What you should do: Restate the entries below exactly, and keep all images out of the answer.
★ ★ ★
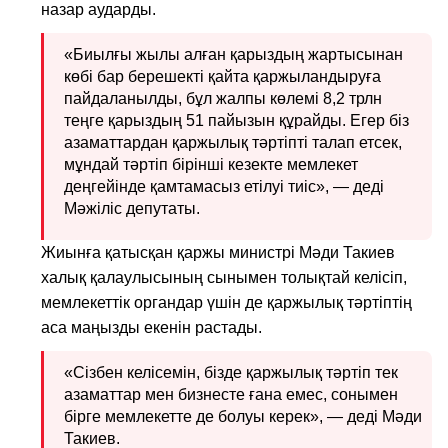
назар аударды.
«Биылғы жылы алған қарыздың жартысынан
көбі бар берешекті қайта қаржыландыруға
пайдаланылды, бұл жалпы көлемі 8,2 трлн
теңге қарыздың 51 пайызын құрайды. Егер біз
азаматтардан қаржылық тәртіпті талап етсек,
мұндай тәртіп бірінші кезекте мемлекет
деңгейінде қамтамасыз етілуі тиіс», — деді
Мәжіліс де
п
утаты.
Жиынға қатысқан қаржы министрі Мәди Такиев
халық қалаулысының сынымен толықтай келісіп,
мемлекеттік органдар үшін де қаржылық тәртіптің
аса маңызды екенін растады.
«Сізбен келісемін, бізде қаржылық тәртіп тек
азаматтар мен бизнесте ғана емес, со
н
ымен
бірге мемлекетте де болуы керек», — деді Мәди
Такиев.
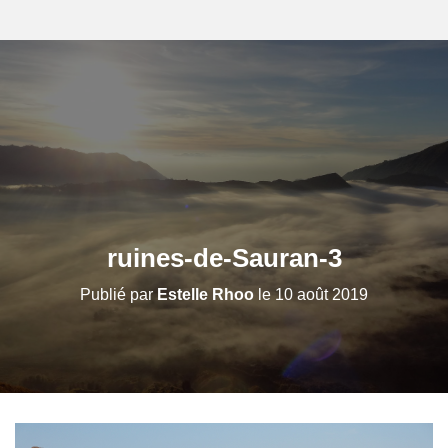
ruines-de-Sauran-3
Publié par
Estelle Rhoo
le
10 août 2019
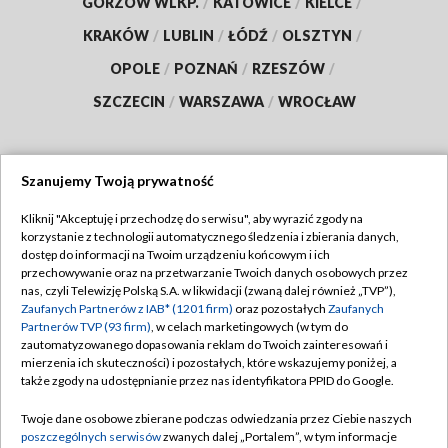
GORZÓW WLKP.
/
KATOWICE
/
KIELCE
/
KRAKÓW
/
LUBLIN
/
ŁÓDŹ
/
OLSZTYN
/
OPOLE
/
POZNAŃ
/
RZESZÓW
/
SZCZECIN
/
WARSZAWA
/
WROCŁAW
Szanujemy Twoją prywatność
Dołącz do nas:
Kliknij "Akceptuję i przechodzę do serwisu", aby wyrazić zgody na
korzystanie z technologii automatycznego śledzenia i zbierania danych,
TVP
dostęp do informacji na Twoim urządzeniu końcowym i ich
Abonament TVP
przechowywanie oraz na przetwarzanie Twoich danych osobowych przez
Regulamin TVP
nas, czyli Telewizję Polską S.A. w likwidacji (zwaną dalej również „TVP”),
Emisja w TVP
Polityka prywatności
Zaufanych Partnerów z IAB* (1201 firm)
oraz pozostałych
Zaufanych
Partnerów TVP (93 firm)
, w celach marketingowych (w tym do
Centrum informacji TVP
Moje zgody
zautomatyzowanego dopasowania reklam do Twoich zainteresowań i
mierzenia ich skuteczności) i pozostałych, które wskazujemy poniżej, a
Naziemna Telewizja Cyfrowa
Pomoc
także zgody na udostępnianie przez nas identyfikatora PPID do Google.
Sklep TVP
Biuro reklamy
Twoje dane osobowe zbierane podczas odwiedzania przez Ciebie naszych
Rada Programowa
Kontakt
poszczególnych serwisów
zwanych dalej „Portalem”, w tym informacje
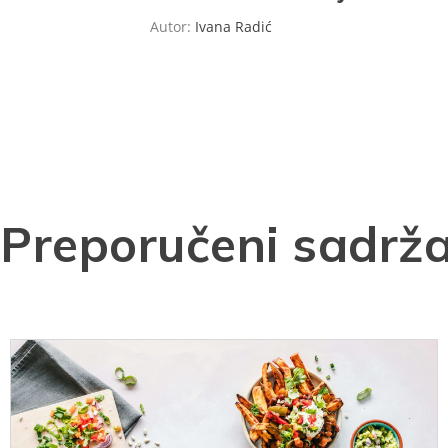
Autor:
Ivana Radić
Preporučeni sadrža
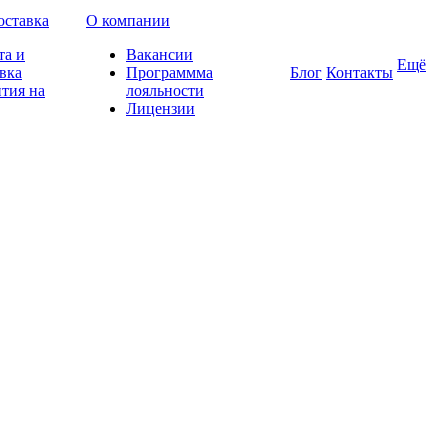
оставка
О компании
та и
Вакансии
Ещё
вка
Программма
Блог
Контакты
тия на
лояльности
Лицензии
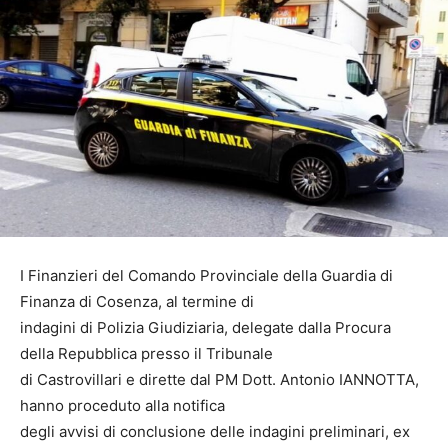
I Finanzieri del Comando Provinciale della Guardia di
Finanza di Cosenza, al termine di
indagini di Polizia Giudiziaria, delegate dalla Procura
della Repubblica presso il Tribunale
di Castrovillari e dirette dal PM Dott. Antonio IANNOTTA,
hanno proceduto alla notifica
degli avvisi di conclusione delle indagini preliminari, ex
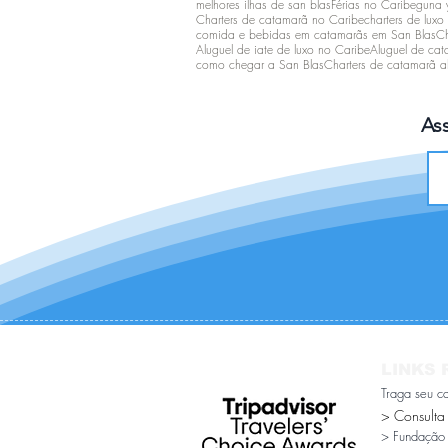
melhores ilhas de san blas
Férias no Caribe
guna 
Charters de catamarã no Caribe
charters de luxo
comida e bebidas em catamarãs em San Blas
Ch
Aluguel de iate de luxo no Caribe
Aluguel de cata
como chegar a San Blas
Charters de catamarã all
As
LINKS 
Traga seu c
> Consulta
> Fundação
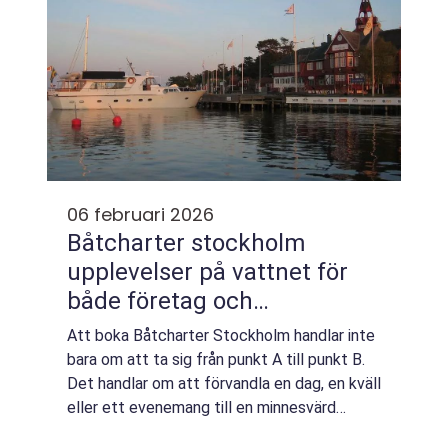
06 februari 2026
Båtcharter stockholm
upplevelser på vattnet för
både företag och
privatpersoner
Att boka Båtcharter Stockholm handlar inte
bara om att ta sig från punkt A till punkt B.
Det handlar om att förvandla en dag, en kväll
eller ett evenemang till en minnesvärd
upplevelse. Stockholms skärgård, med sina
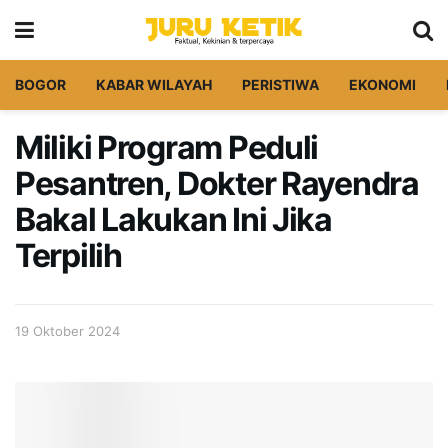
BOGOR
KABAR WILAYAH
PERISTIWA
EKONOMI
Miliki Program Peduli
Pesantren, Dokter Rayendra
Bakal Lakukan Ini Jika
Terpilih
19 Oktober 2024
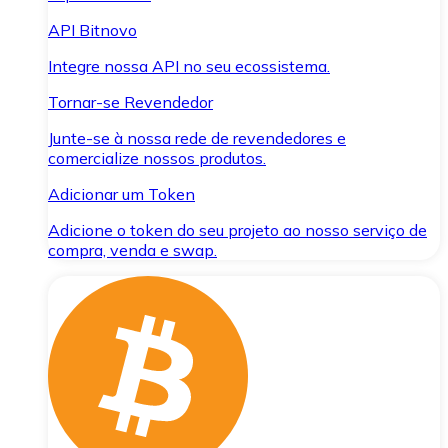
API Bitnovo
Integre nossa API no seu ecossistema.
Tornar-se Revendedor
Junte-se à nossa rede de revendedores e
comercialize nossos produtos.
Adicionar um Token
Adicione o token do seu projeto ao nosso serviço de
compra, venda e swap.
★ ★ ★
Solution for this task:
назар аударды.
«Биылғы жылы алған қарыздың жартысынан
көбі бар берешекті қайта қаржыландыруға
пайдаланылды, бұл жалпы көлемі 8,2 трлн
теңге қарыздың 51 пайызын құрайды. Егер біз
азаматтардан қаржылық тәртіпті талап етсек,
мұндай тәртіп бірінші кезекте мемлекет
деңгейінде қамтамасыз етілуі тиіс», — деді
Мәжіліс де
п
утаты.
Жиынға қатысқан қаржы министрі Мәди Такиев
халық қалаулысының сынымен толықтай келісіп,
мемлекеттік органдар үшін де қаржылық тәртіптің
аса маңызды екенін растады.
«Сізбен келісемін, бізде қаржылық тәртіп тек
азаматтар мен бизнесте ғана емес, со
н
ымен
бірге мемлекетте де болуы керек», — деді Мәди
Такиев.
ruines-de-Sauran-3
Publié par
Estelle Rhoo
le
10 août 2019
GORZÓW WLKP.
/
KATOWICE
/
KIELCE
/
KRAKÓW
/
LUBLIN
/
ŁÓDŹ
/
OLSZTYN
/
OPOLE
/
POZNAŃ
/
RZESZÓW
/
SZCZECIN
/
WARSZAWA
/
WROCŁAW
Szanujemy Twoją prywatność
Dołącz do nas:
Kliknij "Akceptuję i przechodzę do serwisu", aby wyrazić zgody na
korzystanie z technologii automatycznego śledzenia i zbierania danych,
TVP
dostęp do informacji na Twoim urządzeniu końcowym i ich
Abonament TVP
przechowywanie oraz na przetwarzanie Twoich danych osobowych przez
Regulamin TVP
nas, czyli Telewizję Polską S.A. w likwidacji (zwaną dalej również „TVP”),
Emisja w TVP
Polityka prywatności
Zaufanych Partnerów z IAB* (1201 firm)
oraz pozostałych
Zaufanych
Partnerów TVP (93 firm)
, w celach marketingowych (w tym do
Centrum informacji TVP
Moje zgody
zautomatyzowanego dopasowania reklam do Twoich zainteresowań i
mierzenia ich skuteczności) i pozostałych, które wskazujemy poniżej, a
Naziemna Telewizja Cyfrowa
Pomoc
także zgody na udostępnianie przez nas identyfikatora PPID do Google.
Sklep TVP
Biuro reklamy
Twoje dane osobowe zbierane podczas odwiedzania przez Ciebie naszych
Rada Programowa
Kontakt
poszczególnych serwisów
zwanych dalej „Portalem”, w tym informacje
Autor:
Ivana Radić
Preporučeni sadrža
оставка
О компании
та и
Вакансии
Ещё
вка
Программма
Блог
Контакты
тия на
лояльности
Лицензии
I Finanzieri del Comando Provinciale della Guardia di
Finanza di Cosenza, al termine di
indagini di Polizia Giudiziaria, delegate dalla Procura
della Repubblica presso il Tribunale
di Castrovillari e dirette dal PM Dott. Antonio IANNOTTA,
hanno proceduto alla notifica
degli avvisi di conclusione delle indagini preliminari, ex
melhores ilhas de san blas
Férias no Caribe
guna 
Charters de catamarã no Caribe
charters de luxo
comida e bebidas em catamarãs em San Blas
Ch
Aluguel de iate de luxo no Caribe
Aluguel de cata
como chegar a San Blas
Charters de catamarã all
As
LINKS 
Traga seu c
> Consulta
> Fundação
06 februari 2026
Båtcharter stockholm
upplevelser på vattnet för
både företag och
privatpersoner
Att boka Båtcharter Stockholm handlar inte
bara om att ta sig från punkt A till punkt B.
Det handlar om att förvandla en dag, en kväll
eller ett evenemang till en minnesvärd
upplevelse. Stockholms skärgård, med sina
BOGOR
KABAR WILAYAH
PERISTIWA
EKONOMI
Miliki Program Peduli
Pesantren, Dokter Rayendra
Bakal Lakukan Ini Jika
Terpilih
19 Oktober 2024
API Bitnovo
Integre nossa API no seu ecossistema.
Tornar-se Revendedor
Junte-se à nossa rede de revendedores e
comercialize nossos produtos.
Adicionar um Token
Adicione o token do seu projeto ao nosso serviço de
compra, venda e swap.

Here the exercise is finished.